Task statement.
The records below need copying. Match each line exactly.

Dataset content.

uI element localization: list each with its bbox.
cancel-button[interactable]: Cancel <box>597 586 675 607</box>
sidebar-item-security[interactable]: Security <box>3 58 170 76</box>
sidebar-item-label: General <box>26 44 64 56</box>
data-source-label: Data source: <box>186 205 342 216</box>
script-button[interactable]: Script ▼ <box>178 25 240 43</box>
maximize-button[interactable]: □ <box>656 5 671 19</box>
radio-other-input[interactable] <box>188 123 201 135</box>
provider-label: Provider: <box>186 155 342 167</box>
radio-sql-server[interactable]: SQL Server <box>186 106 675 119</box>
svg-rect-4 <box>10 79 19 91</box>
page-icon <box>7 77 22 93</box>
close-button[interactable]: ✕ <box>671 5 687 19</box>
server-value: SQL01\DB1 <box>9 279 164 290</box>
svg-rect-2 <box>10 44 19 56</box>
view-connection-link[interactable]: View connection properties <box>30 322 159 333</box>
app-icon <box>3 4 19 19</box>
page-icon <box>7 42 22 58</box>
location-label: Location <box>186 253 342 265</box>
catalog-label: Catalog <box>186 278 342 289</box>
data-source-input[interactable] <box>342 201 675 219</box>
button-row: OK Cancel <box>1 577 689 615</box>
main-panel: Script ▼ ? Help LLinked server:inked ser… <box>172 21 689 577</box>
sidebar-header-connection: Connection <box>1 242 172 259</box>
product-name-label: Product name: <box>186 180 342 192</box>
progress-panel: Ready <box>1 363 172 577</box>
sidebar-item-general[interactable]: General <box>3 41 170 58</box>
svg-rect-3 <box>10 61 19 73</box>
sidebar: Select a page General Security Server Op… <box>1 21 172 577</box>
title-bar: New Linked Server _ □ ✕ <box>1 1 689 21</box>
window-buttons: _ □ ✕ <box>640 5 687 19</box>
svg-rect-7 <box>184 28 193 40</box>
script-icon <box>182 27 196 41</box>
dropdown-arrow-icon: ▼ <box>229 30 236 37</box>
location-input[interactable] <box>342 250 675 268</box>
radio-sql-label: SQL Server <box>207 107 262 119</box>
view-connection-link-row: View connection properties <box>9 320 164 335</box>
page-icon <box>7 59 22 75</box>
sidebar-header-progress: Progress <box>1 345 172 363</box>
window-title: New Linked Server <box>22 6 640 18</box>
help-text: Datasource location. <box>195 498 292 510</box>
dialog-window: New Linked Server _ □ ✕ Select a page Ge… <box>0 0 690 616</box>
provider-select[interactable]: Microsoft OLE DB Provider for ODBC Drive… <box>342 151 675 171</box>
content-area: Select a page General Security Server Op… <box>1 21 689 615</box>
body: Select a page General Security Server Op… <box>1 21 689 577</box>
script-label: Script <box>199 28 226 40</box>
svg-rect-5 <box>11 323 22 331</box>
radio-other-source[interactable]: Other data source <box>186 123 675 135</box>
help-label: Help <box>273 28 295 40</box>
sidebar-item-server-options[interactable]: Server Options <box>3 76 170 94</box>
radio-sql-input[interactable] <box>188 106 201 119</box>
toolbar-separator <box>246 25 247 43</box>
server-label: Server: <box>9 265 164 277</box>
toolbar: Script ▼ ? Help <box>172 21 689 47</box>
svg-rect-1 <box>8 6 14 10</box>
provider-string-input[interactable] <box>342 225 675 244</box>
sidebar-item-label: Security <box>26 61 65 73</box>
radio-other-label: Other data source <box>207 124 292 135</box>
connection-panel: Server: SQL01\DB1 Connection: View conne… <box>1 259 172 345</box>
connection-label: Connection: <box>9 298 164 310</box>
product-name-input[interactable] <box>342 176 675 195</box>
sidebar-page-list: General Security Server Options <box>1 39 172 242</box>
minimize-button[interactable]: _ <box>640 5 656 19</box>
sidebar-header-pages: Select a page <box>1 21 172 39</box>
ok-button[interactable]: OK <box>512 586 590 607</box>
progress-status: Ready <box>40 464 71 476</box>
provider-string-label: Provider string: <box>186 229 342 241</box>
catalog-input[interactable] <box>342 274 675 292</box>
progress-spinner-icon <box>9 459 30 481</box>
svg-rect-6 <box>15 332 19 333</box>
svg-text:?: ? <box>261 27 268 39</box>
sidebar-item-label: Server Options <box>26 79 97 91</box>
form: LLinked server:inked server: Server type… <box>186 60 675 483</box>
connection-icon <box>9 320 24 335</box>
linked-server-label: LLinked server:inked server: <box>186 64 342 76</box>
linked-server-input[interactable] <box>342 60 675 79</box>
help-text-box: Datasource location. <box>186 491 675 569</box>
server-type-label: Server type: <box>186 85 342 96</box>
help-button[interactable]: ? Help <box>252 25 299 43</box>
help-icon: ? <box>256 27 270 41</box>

Result of the exercise.
uI element localization: list each with its bbox.
cancel-button[interactable]: Cancel <box>597 586 675 607</box>
sidebar-item-security[interactable]: Security <box>3 58 170 76</box>
sidebar-item-label: General <box>26 44 64 56</box>
data-source-label: Data source: <box>186 205 342 216</box>
script-button[interactable]: Script ▼ <box>178 25 240 43</box>
maximize-button[interactable]: □ <box>656 5 671 19</box>
radio-other-input[interactable] <box>188 123 201 135</box>
provider-label: Provider: <box>186 155 342 167</box>
radio-sql-server[interactable]: SQL Server <box>186 106 675 119</box>
svg-rect-4 <box>10 79 19 91</box>
page-icon <box>7 77 22 93</box>
close-button[interactable]: ✕ <box>671 5 687 19</box>
server-value: SQL01\DB1 <box>9 279 164 290</box>
svg-rect-2 <box>10 44 19 56</box>
view-connection-link[interactable]: View connection properties <box>30 322 159 333</box>
app-icon <box>3 4 19 19</box>
page-icon <box>7 42 22 58</box>
location-label: Location <box>186 253 342 265</box>
catalog-label: Catalog <box>186 278 342 289</box>
data-source-input[interactable] <box>342 201 675 219</box>
button-row: OK Cancel <box>1 577 689 615</box>
main-panel: Script ▼ ? Help LLinked server:inked ser… <box>172 21 689 577</box>
sidebar-header-connection: Connection <box>1 242 172 259</box>
product-name-label: Product name: <box>186 180 342 192</box>
progress-panel: Ready <box>1 363 172 577</box>
sidebar-item-general[interactable]: General <box>3 41 170 58</box>
svg-rect-3 <box>10 61 19 73</box>
sidebar: Select a page General Security Server Op… <box>1 21 172 577</box>
title-bar: New Linked Server _ □ ✕ <box>1 1 689 21</box>
window-buttons: _ □ ✕ <box>640 5 687 19</box>
svg-rect-7 <box>184 28 193 40</box>
script-icon <box>182 27 196 41</box>
dropdown-arrow-icon: ▼ <box>229 30 236 37</box>
location-input[interactable] <box>342 250 675 268</box>
radio-sql-label: SQL Server <box>207 107 262 119</box>
view-connection-link-row: View connection properties <box>9 320 164 335</box>
page-icon <box>7 59 22 75</box>
sidebar-header-progress: Progress <box>1 345 172 363</box>
window-title: New Linked Server <box>22 6 640 18</box>
help-text: Datasource location. <box>195 498 292 510</box>
dialog-window: New Linked Server _ □ ✕ Select a page Ge… <box>0 0 690 616</box>
provider-select[interactable]: Microsoft OLE DB Provider for ODBC Drive… <box>342 151 675 171</box>
content-area: Select a page General Security Server Op… <box>1 21 689 615</box>
body: Select a page General Security Server Op… <box>1 21 689 577</box>
script-label: Script <box>199 28 226 40</box>
svg-rect-5 <box>11 323 22 331</box>
radio-other-source[interactable]: Other data source <box>186 123 675 135</box>
help-label: Help <box>273 28 295 40</box>
sidebar-item-server-options[interactable]: Server Options <box>3 76 170 94</box>
radio-sql-input[interactable] <box>188 106 201 119</box>
toolbar-separator <box>246 25 247 43</box>
server-label: Server: <box>9 265 164 277</box>
toolbar: Script ▼ ? Help <box>172 21 689 47</box>
svg-rect-1 <box>8 6 14 10</box>
provider-string-input[interactable] <box>342 225 675 244</box>
sidebar-item-label: Security <box>26 61 65 73</box>
radio-other-label: Other data source <box>207 124 292 135</box>
connection-panel: Server: SQL01\DB1 Connection: View conne… <box>1 259 172 345</box>
connection-label: Connection: <box>9 298 164 310</box>
product-name-input[interactable] <box>342 176 675 195</box>
sidebar-page-list: General Security Server Options <box>1 39 172 242</box>
minimize-button[interactable]: _ <box>640 5 656 19</box>
sidebar-header-pages: Select a page <box>1 21 172 39</box>
ok-button[interactable]: OK <box>512 586 590 607</box>
progress-status: Ready <box>40 464 71 476</box>
provider-string-label: Provider string: <box>186 229 342 241</box>
catalog-input[interactable] <box>342 274 675 292</box>
progress-spinner-icon <box>9 459 30 481</box>
svg-rect-6 <box>15 332 19 333</box>
svg-text:?: ? <box>261 27 268 39</box>
sidebar-item-label: Server Options <box>26 79 97 91</box>
form: LLinked server:inked server: Server type… <box>186 60 675 483</box>
connection-icon <box>9 320 24 335</box>
linked-server-label: LLinked server:inked server: <box>186 64 342 76</box>
linked-server-input[interactable] <box>342 60 675 79</box>
help-text-box: Datasource location. <box>186 491 675 569</box>
server-type-label: Server type: <box>186 85 342 96</box>
help-button[interactable]: ? Help <box>252 25 299 43</box>
help-icon: ? <box>256 27 270 41</box>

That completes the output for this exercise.